A recent Arizona Daily Star story reports that research performed by Tucson Water found that the 720 homeowners in its rebate program save an average of 748 gallons per month using cisterns and other water-harvesting apparatus.
According to the Star story, “since 2012, Tucson Water has given homeowners up to $2,000 to buy cisterns, gutters and downspouts for “active” water harvesting: capturing rainfall off the roof.”
In addition, the utility offers rebates of up to $500 for “passive” harvesting that reshapes a yard to capture runoff.
The report acknowledged that the program has proved costly: It found that the harvesting rebates have the third-highest total tab of nine city water-conservation rebate programs.
But according to the Tucson Water research, there was a “very significant correlation” between rainwater harvesting and reduced water demand. That is the very definition of conservation.
Starting next week, ADWR employees once again will be providing their own ideas about water conservation techniques.
On Monday, April 2, ADWR staff will be setting up a booth in the lobby of our headquarters building (1110 W. Washington St. in Phoenix). On Friday, April 20 – the day before Earth Day – staff will be at the booth with information about Earth Day events and how to get involved within your community.
In previous “Water Awareness Month” promotions in the lobby of the Arizona Department of Water Resources building, state employees have offered plenty of conservation suggestions.
Among staff suggestions, taking shorter showers is an ever-popular recommendation. So is avoiding over-watering plants, fixing leaky faucets and toilets and collecting rainwater in old-fashioned barrels.
But while conservation indisputably is a big part of “water awareness,” that’s not all it means.
It also means being aware of the nature of water in our arid environment. It means considering the source of water beyond the kitchen faucet.
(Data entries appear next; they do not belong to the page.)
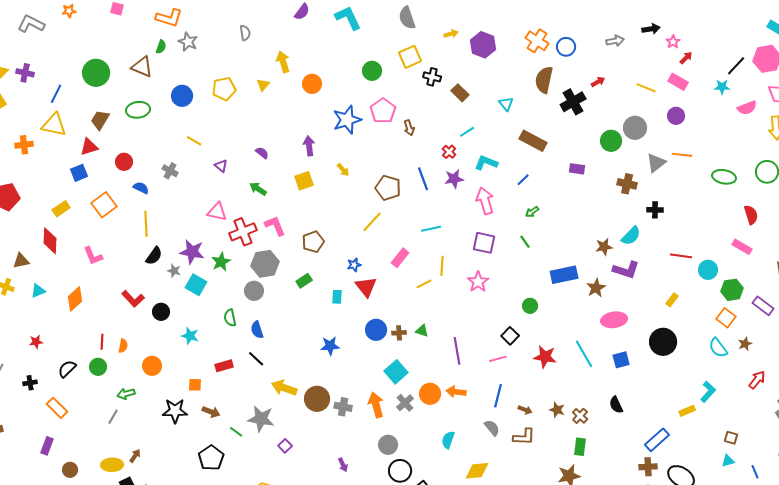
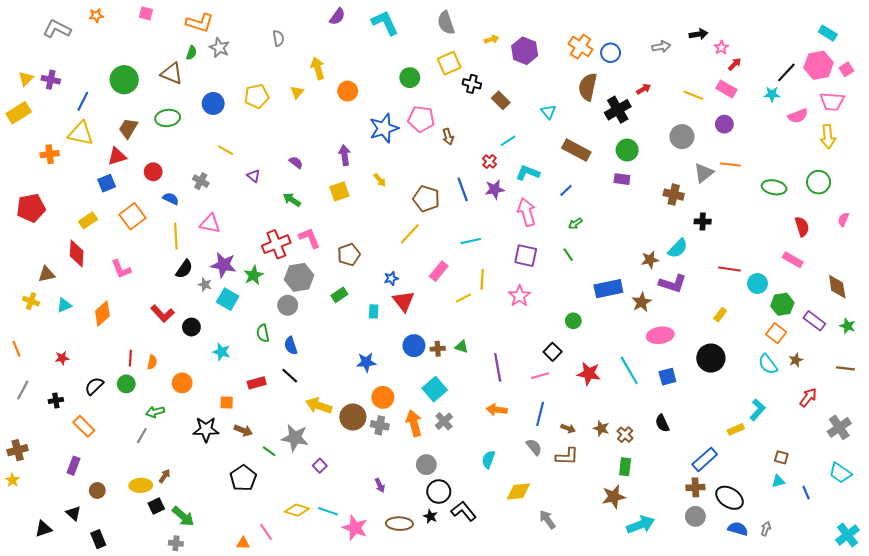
pink pentagon: (383, 111) -> (421, 119), turned -30
green circle: (611, 141) -> (627, 150), moved
pink triangle: (217, 212) -> (210, 224), moved
orange circle: (430, 394) -> (383, 397), moved

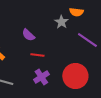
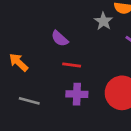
purple cross: (41, 77) -> (77, 94), turned 35

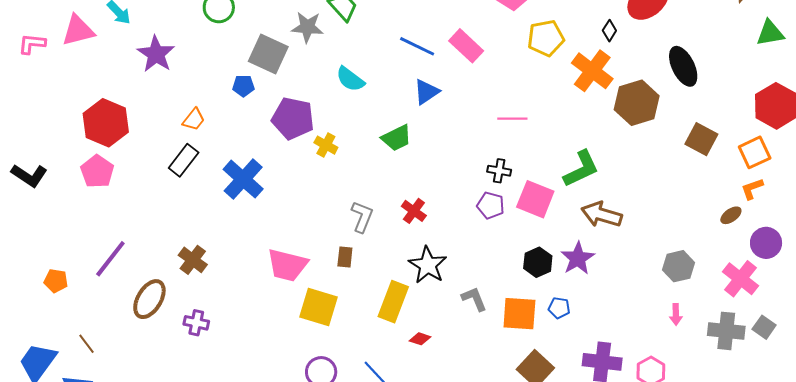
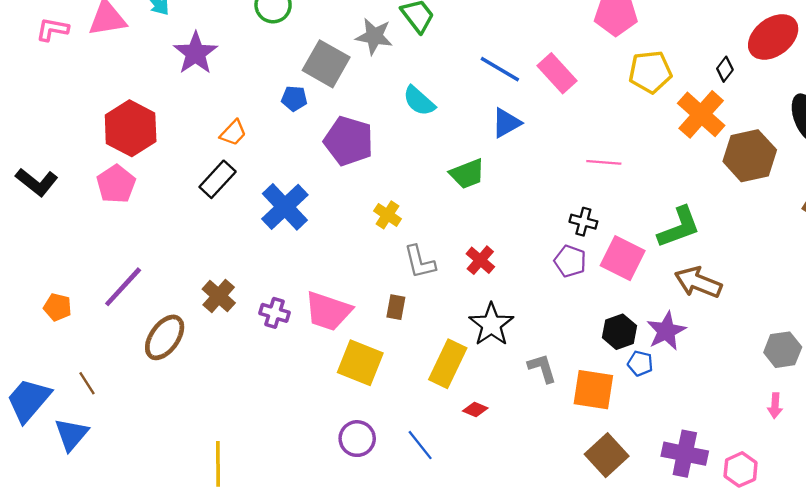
yellow cross: (326, 145) -> (387, 215), moved
gray L-shape: (362, 217) -> (420, 262), turned 140
blue pentagon: (559, 308) -> (640, 363), moved
purple cross: (196, 323) -> (274, 313), moved

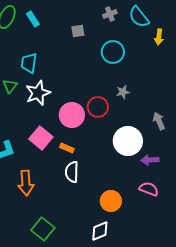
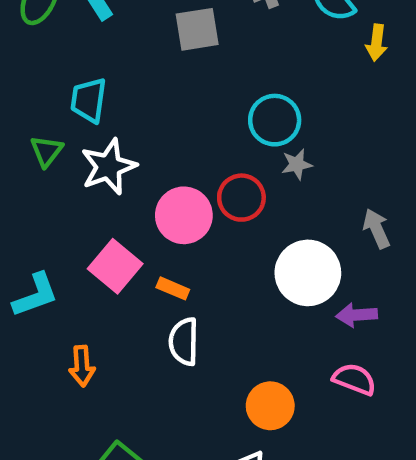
gray square: (78, 31) -> (197, 29), size x1.5
cyan circle: (113, 52) -> (275, 120), moved
orange arrow: (26, 183) -> (82, 366), size x0.7

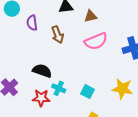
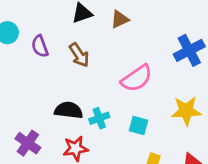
pink semicircle: (96, 41) -> (137, 78), moved
cyan cross: (59, 88) -> (99, 118), moved, turned -32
It means understanding the often-complex nature of water in a water-precious environment. Such as taking the time to understand where the water comes from that provides opportunity for our communities to thrive.
(Spoiler Alert!: In Arizona, 41 percent of our water is groundwater; 18 percent is from surface-water sources like the Verde and Salt River systems; three percent is reclaimed water; and, 38 percent of it is delivered from the Colorado River system.)
And it means understanding the water-resource challenges the State faces right now. Such as knowing that:
- Arizona has had a drought declaration in place since 1998. And appreciating that population and economic growth are destined to increase the demand for water;
- Risks to the State’s precious Colorado River water supplies, including the fact that hydrologic studies are predicting a high likelihood of shortage on the river system in the near-term
- In Arizona’s rural regions, where groundwater remains the primary source of water, those resources are particularly stressed as a result of lengthy drought and overuse;
And, in addition to being aware of the challenges, it also helps to have awareness of the steps Arizona is taking to address its water challenges, such as:
- Working diligently to plan for a shortfall that may occur on the Colorado River, including planning with our Colorado River system partner-states and with the water-using community within Arizona;
- Assuring that Arizona speaks with a single, unified voice when negotiating with water users outside Arizona; and,
- Taking affirmative steps, including in negotiations with Mexico, to bolster our water supplies, including pursuing potential opportunities for binational desalination.
On a personal level, being “water aware” almost universally means learning to conserve water. It is a precious and scarce resource, after all.
But only when we understand and appreciate the sources of our vital liquid resource can we truly claim to be water “aware.”
Making wise choices as water consumers is important but making wise water choices as a society is just as important. Maybe more so.